Im Ausland sind verschiedene Entwicklungen zu beobachten. Dänemark gilt als Pionierin in Sachen Hausgemeinschaften, auch in Schweden sind sie sehr gefragt und staatlich gefördert. Bei intergenerationellen Wohngemeinschaften ist Deutschland in einer Vorbildrolle in Europa. In Japan, dem Land mit dem höchsten Anteil an Menschen über 65 Jahren, gibt es Altersheime erst seit dem Jahr 2000 – vorher war die Pflege Teil der Gesundheitsfürsorge und fand ausschliesslich in Krankenhäusern statt; in der Regel lebten Grosseltern mit der Familie ihrer Kinder.

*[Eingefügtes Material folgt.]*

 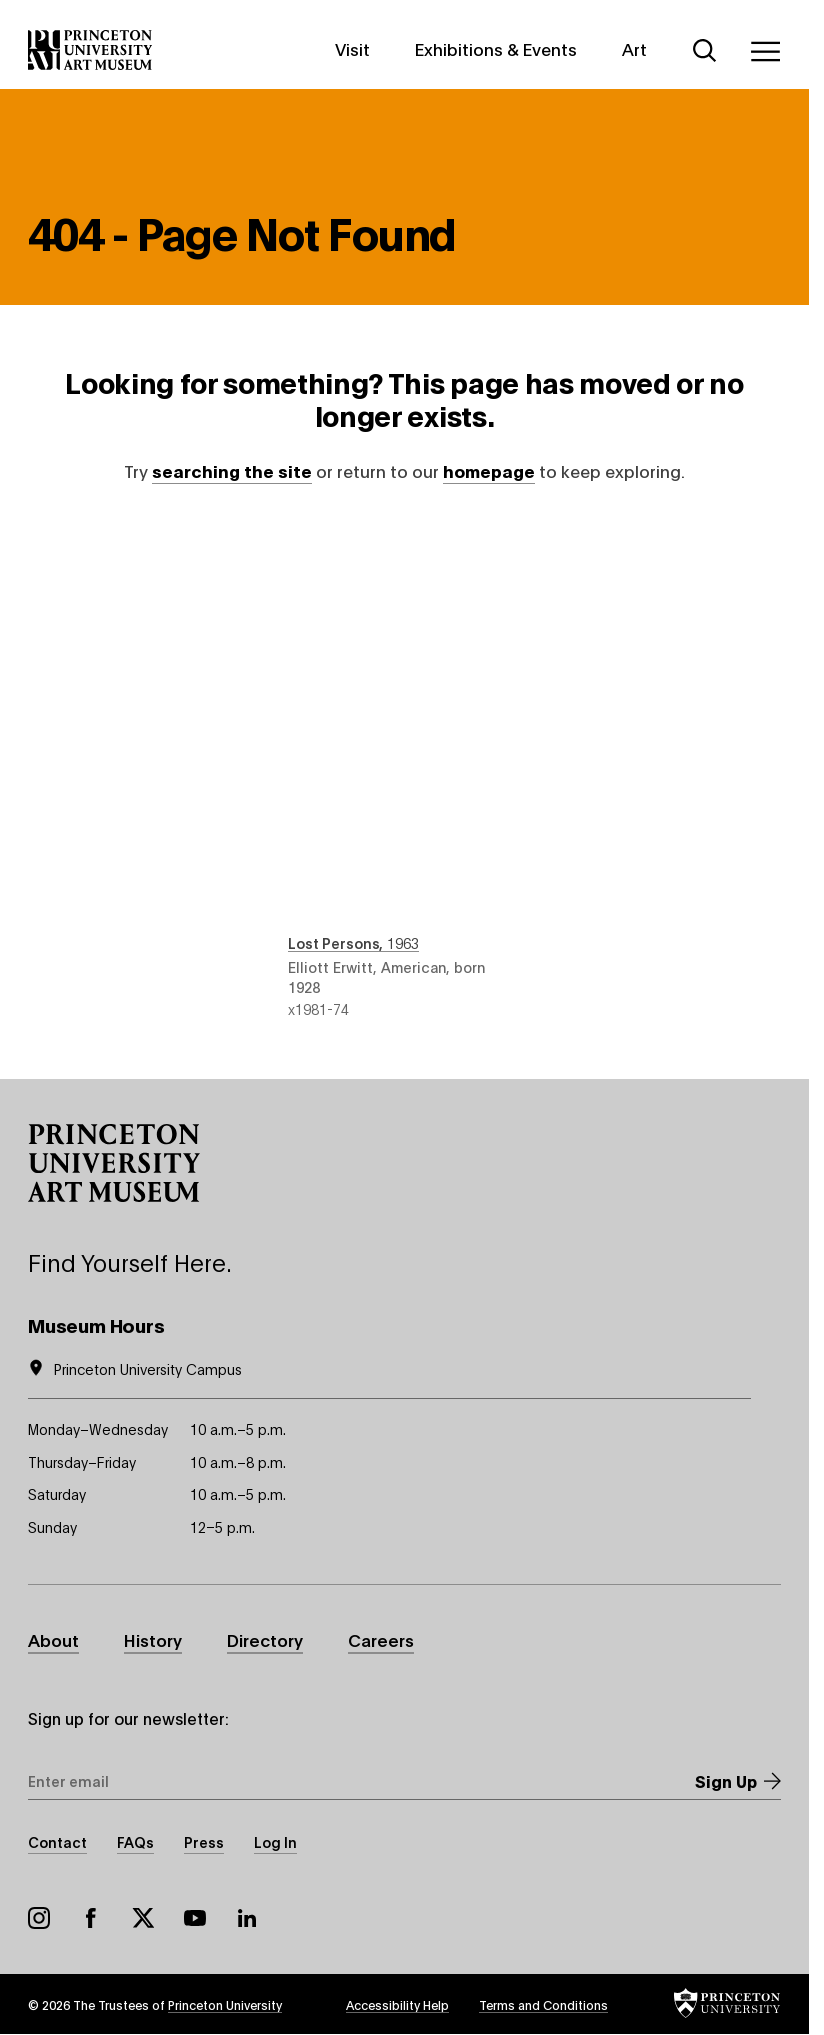 I want to click on Contact, so click(x=57, y=1841).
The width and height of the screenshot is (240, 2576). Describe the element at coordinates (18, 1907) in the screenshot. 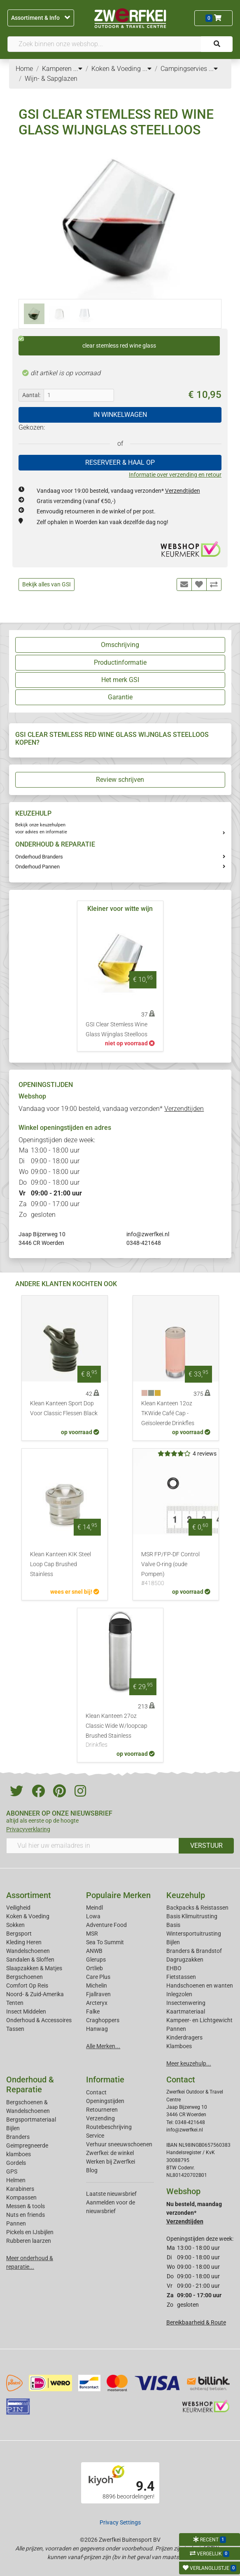 I see `Veiligheid` at that location.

Planen, bevor es zu spät ist

Die Wahl der Wohnform im Alter ist individuell. Eine gute Planung sei aber wichtig, sagt Ursula Rettinghaus, Projektleiterin des Kompetenzzentrums Alter der Stadt Bern: „Wichtig erscheint mir, dass man sich möglichst früh aktiv um die Gründung einer Alters-WG kümmern sollte. Wir bekommen gelegentlich Anrufe von Menschen in hohem Alter, die einen WG-Platz suchen, das ist dann aber kaum umsetzbar.“

Dies rät auch Pro Senectute: „Kann man auf einmal nicht mehr Treppensteigen, ist es schon fast zu spät“, sagt Burri Follath. „Die Wohnsituation frühzeitig anzupassen, macht es im Alter einfacher, länger dort leben zu können.“ Dabei kann es auch um bauliche Anpassungen gehen, beispielsweise bei den Treppen, den Schwellen oder im Badezimmer. Aber auch die Entfernung zu Einkaufsmöglichkeiten, dem Arzt oder der ÖV-Anschluss sind entscheidend.

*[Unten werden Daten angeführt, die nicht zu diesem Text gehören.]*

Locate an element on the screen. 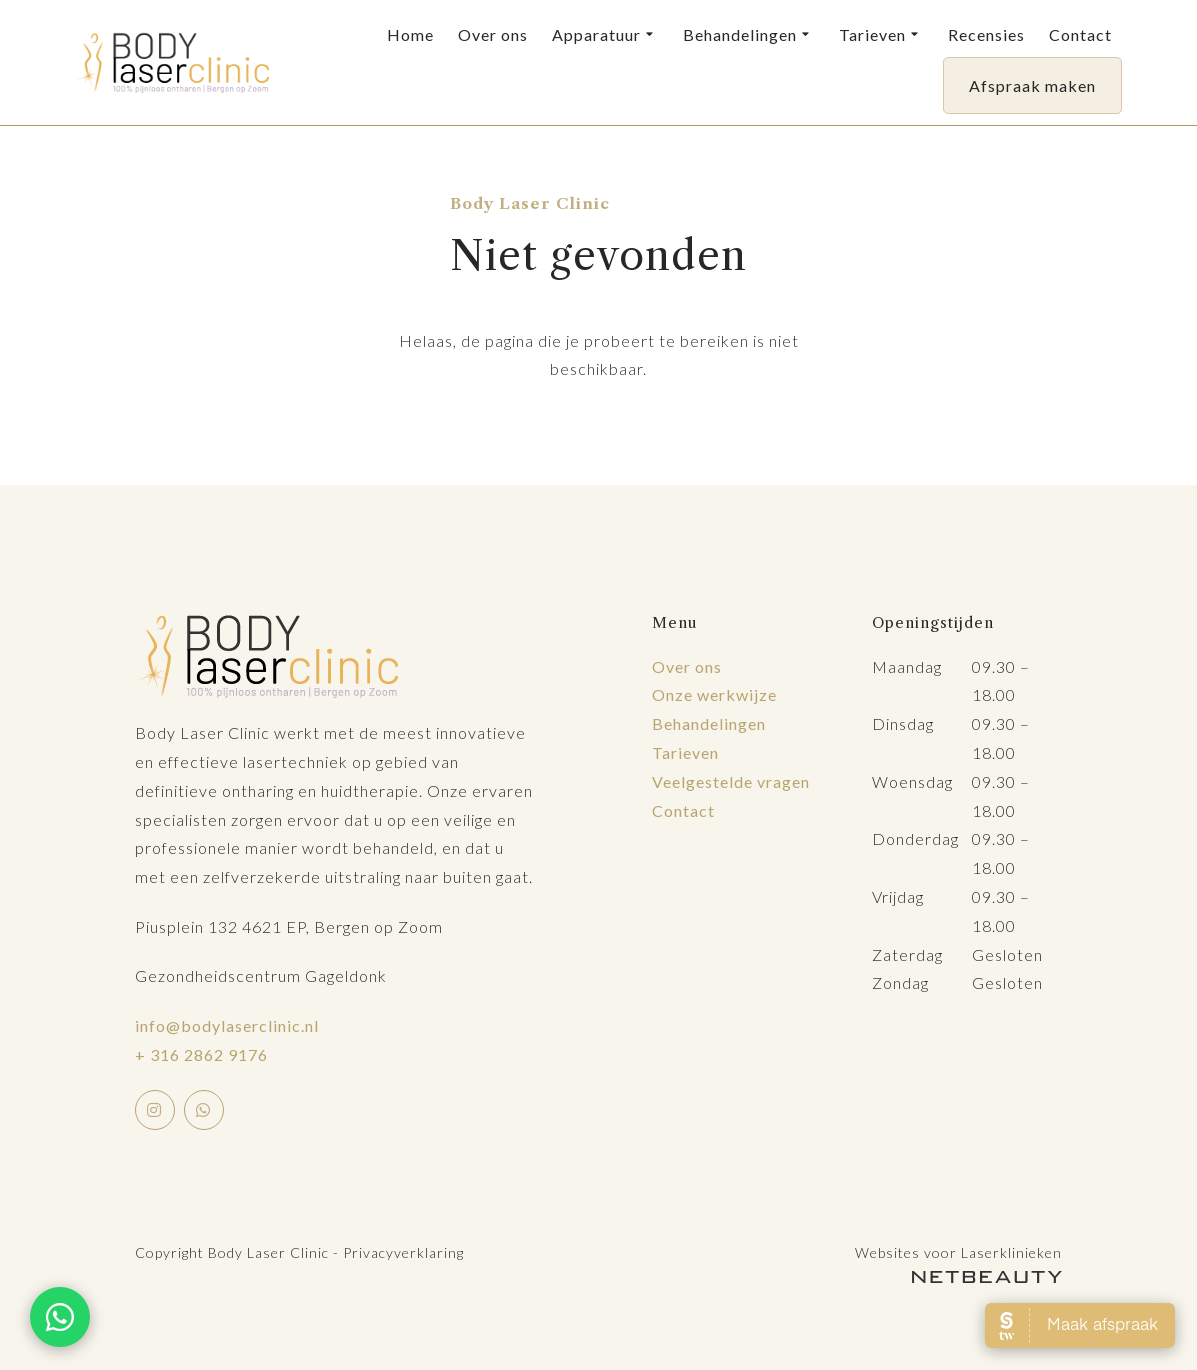  Afspraak maken is located at coordinates (1032, 85).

Dasselbe gilt auch für WGs oder Hausgemeinschaften. Auch die WG in Cernier – oder der Club, wie es Renaud Tripet nennt –, beschäftigt sich mit solchen Fragen. „Wir möchten die Badewannen mit Duschen ersetzen, und ich würde gerne einen Lift einbauen lassen.“ Denn eines ist klar: So lange wie möglich möchten die vier das WG-Leben weiterführen.